[Opening Dataset extract section]

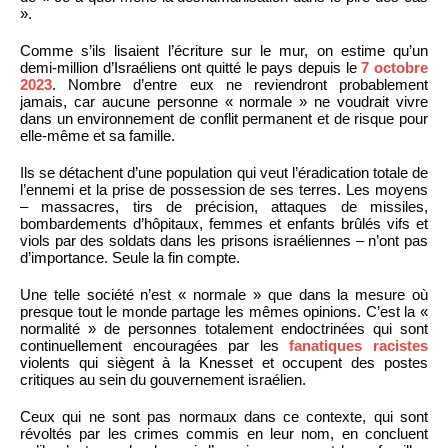
».
Comme s’ils lisaient l’écriture sur le mur, on estime qu’un
demi-million d’Israéliens ont quitté le pays depuis le
7 octobre
2023
. Nombre d’entre eux ne reviendront probablement
jamais, car aucune personne « normale » ne voudrait vivre
dans un environnement de conflit permanent et de risque pour
elle-même et sa famille.
Ils se détachent d’une population qui veut l’éradication totale de
l’ennemi et la prise de possession de ses terres. Les moyens
– massacres, tirs de précision, attaques de missiles,
bombardements d’hôpitaux, femmes et enfants brûlés vifs et
viols par des soldats dans les prisons israéliennes – n’ont pas
d’importance. Seule la fin compte.
Une telle société n’est « normale » que dans la mesure où
presque tout le monde partage les mêmes opinions. C’est la «
normalité » de personnes totalement endoctrinées qui sont
continuellement encouragées par les
fanatiques racistes
violents qui siègent à la Knesset et occupent des postes
critiques au sein du gouvernement israélien.
Ceux qui ne sont pas normaux dans ce contexte, qui sont
révoltés par les crimes commis en leur nom, en concluent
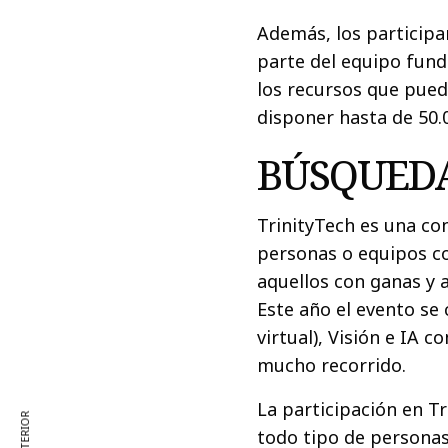
Además, los participa
parte del equipo fund
los recursos que pued
disponer hasta de 50.0
BÚSQUEDA
TrinityTech es una c
personas o equipos c
aquellos con ganas y a
Este año el evento se
virtual), Visión e IA 
mucho recorrido.
La participación en Tr
todo tipo de persona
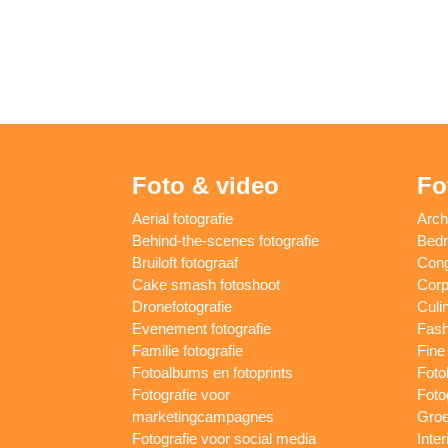
Foto & video
Fo
Aerial fotografie
Arch
Behind-the-scenes fotografie
Bedri
Bruiloft fotograaf
Cong
Cake smash fotoshoot
Corp
Dronefotografie
Culin
Evenement fotografie
Fash
Familie fotografie
Fine 
Fotoalbums en fotoprints
Foto
Fotografie voor
Foto
marketingcampagnes
Groe
Fotografie voor social media
Inter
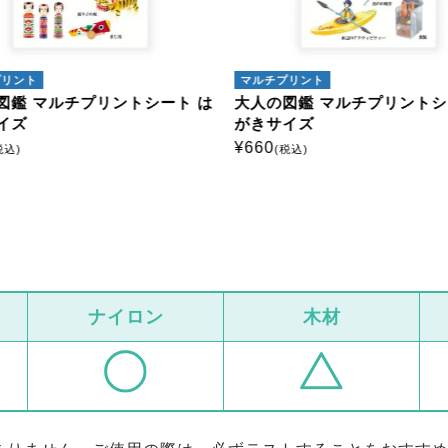
プリント
マルチプリント
図鑑 マルチプリントシート は
大人の図鑑 マルチプリントシ
イズ
がきサイズ
¥
660
税込)
(税込)
ナイロン
木材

[Closing Dataset extract section]

Reproduce every line in the data that has the word "voor" in it.

Fotografie voor
Fotografie voor social media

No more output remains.